Collected data:
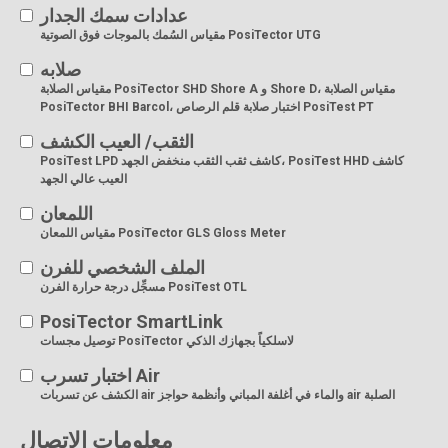
عدادات سمك الجدار
مقياس السُمك بالموجات فوق الصوتية PosiTector UTG
صلابه
مقياس الصلابة PosiTector SHD Shore A و Shore D، مقياس الصلابة
PosiTector BHI Barcol، اختبار صلابة قلم الرصاص PosiTest PT
الثقب/ العيب الكشف
PosiTest LPD كاشف ثقب الثقب منخفض الجهد، PosiTest HHD كاشف
العيب عالي الجهد
اللمعان
مقياس اللمعان PosiTector GLS Gloss Meter
الملف الشخصي للفرن
مسجِّل درجة حرارة الفرن PosiTest OTL
PosiTector SmartLink
توصيل مجسات PosiTector لاسلكياً بجهازك الذكي
اختبار تسرب Air
الكشف عن تسربات air والماء في أغلفة المباني وأنظمة حواجز air الصلبة
معلومات الاتصال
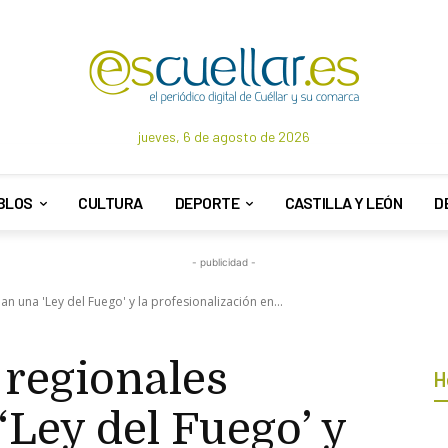
jueves, 6 de agosto de 2026
BLOS
CULTURA
DEPORTE
CASTILLA Y LEÓN
D
- publicidad -
 una 'Ley del Fuego' y la profesionalización en...
regionales
H
Ley del Fuego’ y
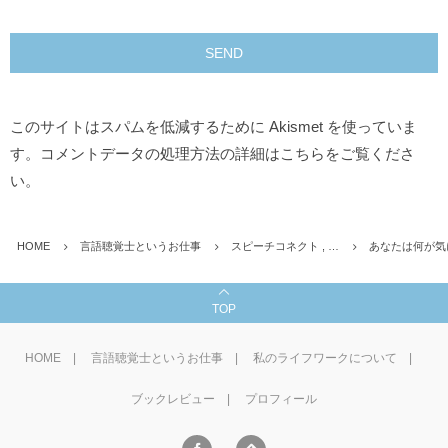
このサイトはスパムを低減するために Akismet を使っていま
す。
コメントデータの処理方法の詳細はこちらをご覧くださ
い
。
HOME
言語聴覚士というお仕事
スピーチコネクト , …
あなたは何が気
TOP
HOME
言語聴覚士というお仕事
私のライフワークについて
ブックレビュー
プロフィール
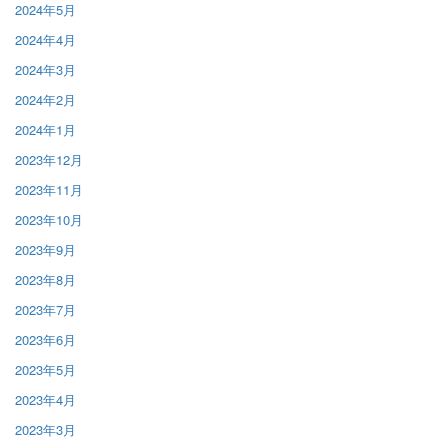
2024年5月
2024年4月
2024年3月
2024年2月
2024年1月
2023年12月
2023年11月
2023年10月
2023年9月
2023年8月
2023年7月
2023年6月
2023年5月
2023年4月
2023年3月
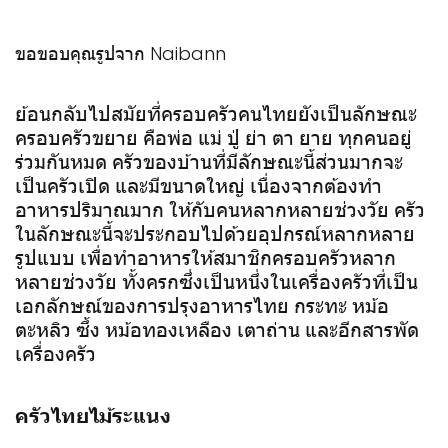
ขอขอบคุณรูปจาก Naibann
ย้อนกลับไปสมัยที่ครอบครัวคนไทยยังเป็นลักษณะ
ครอบครัวขยาย คือพ่อ แม่ ปู่ ย่า ตา ยาย ทุกคนอยู่
ร่วมกันหมด ครัวของบ้านที่มีลักษณะนี้ส่วนมากจะ
เป็นครัวเปิด และมีขนาดใหญ่ เนื่องจากต้องทำ
อาหารปริมาณมาก ให้กับคนหลากหลายช่วงวัย ครัว
ในลักษณะนี้จะประกอบไปด้วยอุปกรณ์หลากหลาย
รูปแบบ เพื่อทำอาหารให้สมาชิกครอบครัวหลาก
หลายช่วงวัย ทั้งครกซึ่งเป็นหนึ่งในเครื่องครัวที่เป็น
เอกลักษณ์ของการปรุงอาหารไทย กระทะ หม้อ
ตะหลิว ซึ้ง หม้อทองเหลือง เตาถ่าน และอีกสารพัด
เครื่องครัว
ครัวไทยไม้ระแนง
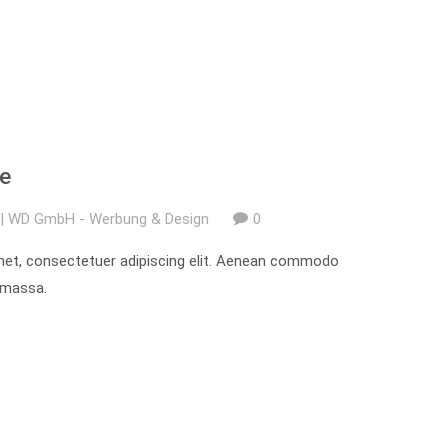
e
| WD GmbH - Werbung & Design
0
met, consectetuer adipiscing elit. Aenean commodo
n massa.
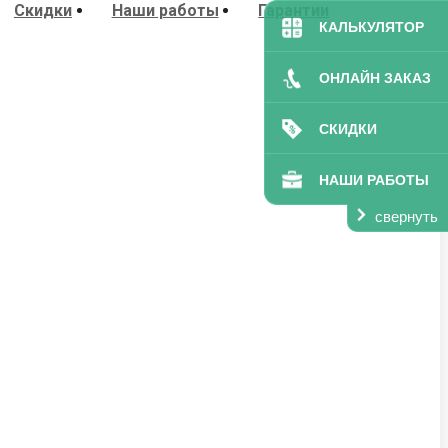
Скидки
Наши работы
Гарантии
КАЛЬКУЛЯТОР
ОНЛАЙН ЗАКАЗ
СКИДКИ
НАШИ РАБОТЫ
свернуть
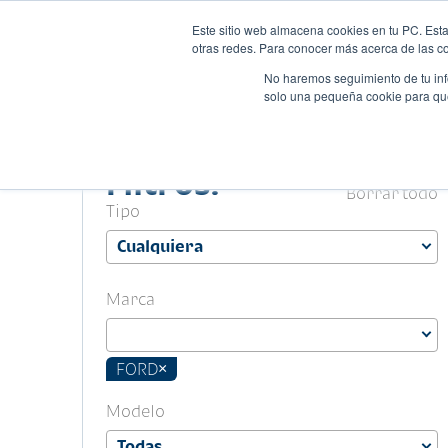
Este sitio web almacena cookies en tu PC. Esta
Autos
Comparado
otras redes. Para conocer más acerca de las coo
No haremos seguimiento de tu info
solo una pequeña cookie para que 
Filtros.
Borrar todo
Tipo
Marca
FORD
×
Modelo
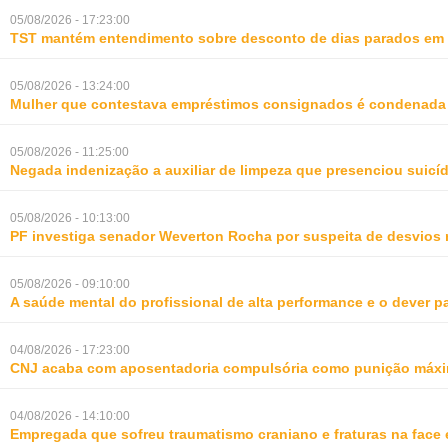
05/08/2026 - 17:23:00
TST mantém entendimento sobre desconto de dias parados em 
05/08/2026 - 13:24:00
Mulher que contestava empréstimos consignados é condenada p
05/08/2026 - 11:25:00
Negada indenização a auxiliar de limpeza que presenciou suic
05/08/2026 - 10:13:00
PF investiga senador Weverton Rocha por suspeita de desvios 
05/08/2026 - 09:10:00
A saúde mental do profissional de alta performance e o dever 
04/08/2026 - 17:23:00
CNJ acaba com aposentadoria compulsória como punição máxim
04/08/2026 - 14:10:00
Empregada que sofreu traumatismo craniano e fraturas na face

▶ [Your goal] Copy out each line of the data that holds the string "PosiTest".

▶ [Answer to this exercise]
PosiTector BHI Barcol، اختبار صلابة قلم الرصاص PosiTest PT
PosiTest LPD كاشف ثقب الثقب منخفض الجهد، PosiTest HHD كاشف
مسجِّل درجة حرارة الفرن PosiTest OTL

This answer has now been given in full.